Paper ID: 1409
Title: Adaptive dropout for training deep neural networks
Reviews

Submitted by Assigned_Reviewer_5

Q1: Comments to author(s). First provide a summary of the paper, and then address the following criteria: Quality, clarity, originality and significance. (For detailed reviewing guidelines, see http://nips.cc/PaperInformation/ReviewerInstructions)
The paper proposes a novel dropout ("standout") approach to regularization in deep networks. In contrast to the familiar dropout (recently popularized by successes of convolutional deep networks in work by Hinton and colleagues) the probability of a unit to drop out is estimated by a parametric model, using the network weights. This is shown to be equivalent to a belief network overlaying the main feed-forward network. The paper describes a method for jointly learning the parameters of the main network and this additional dropout belief network, and reports on empirical evaluation showing that this is potentially a more efficient regularization technique.

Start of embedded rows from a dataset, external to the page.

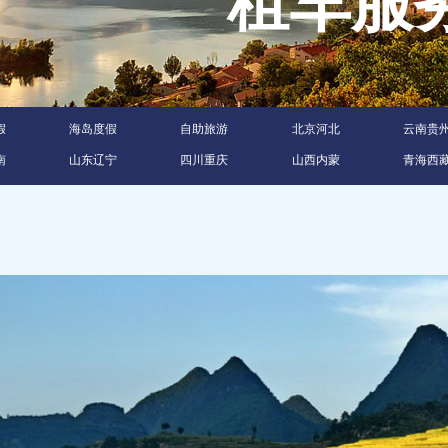
租车
假
海岛度假
自助旅游
北京河北
云南贵
南
山东辽宁
四川重庆
山西内蒙
青海西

I liked the paper quite a bit. It is well written, and the central idea seems clever, original, and timely. It makes a lot of sense that a data-driven dropout would be more efficient.
Of course, much of the proposed framework is ad-hoc (as admitted on ll. 424-427) but I don't hold it against the paper, since this is currently the nature of much of the cutting edge research on deep networks. Given the huge surge of interest in those, I am sure this paper will generate significant interest.

I have a couple of minor comments:

- It is unfortunate (but, again, common to the field) that the experiments involve a fairly large number of engineering decisions (number of units, values of learning rates, tweaking of schedule of updating some weights in some epochs or not) that would be hard to translate to different experiments/applications. So in that sense the field remains largely a form of art/craft.

- The experiments are sufficient to arouse interest in the proposed ideas, although hardly significant (MNIST digits seem to have outlived their usefulness since many methods now achieve statistically indistinguishable error rates near zero, and NORB is somewhat artificial in nature). It's OK by me since advancing state of the art on any particular application is not the point here.

- There seems to be a connection to mixture of experts architecture (hinted at on l. 98) and if so it would be good to discuss it in a bit more depth.

- A cartoon level figure illustrating different architectures used in experiments would be very helpful.

Q2: Please summarize your review in 1-2 sentences
Nice paper, on a fundamental question (regularization) in a highly active subfield (deep learning), introducing novel and potentially important idea.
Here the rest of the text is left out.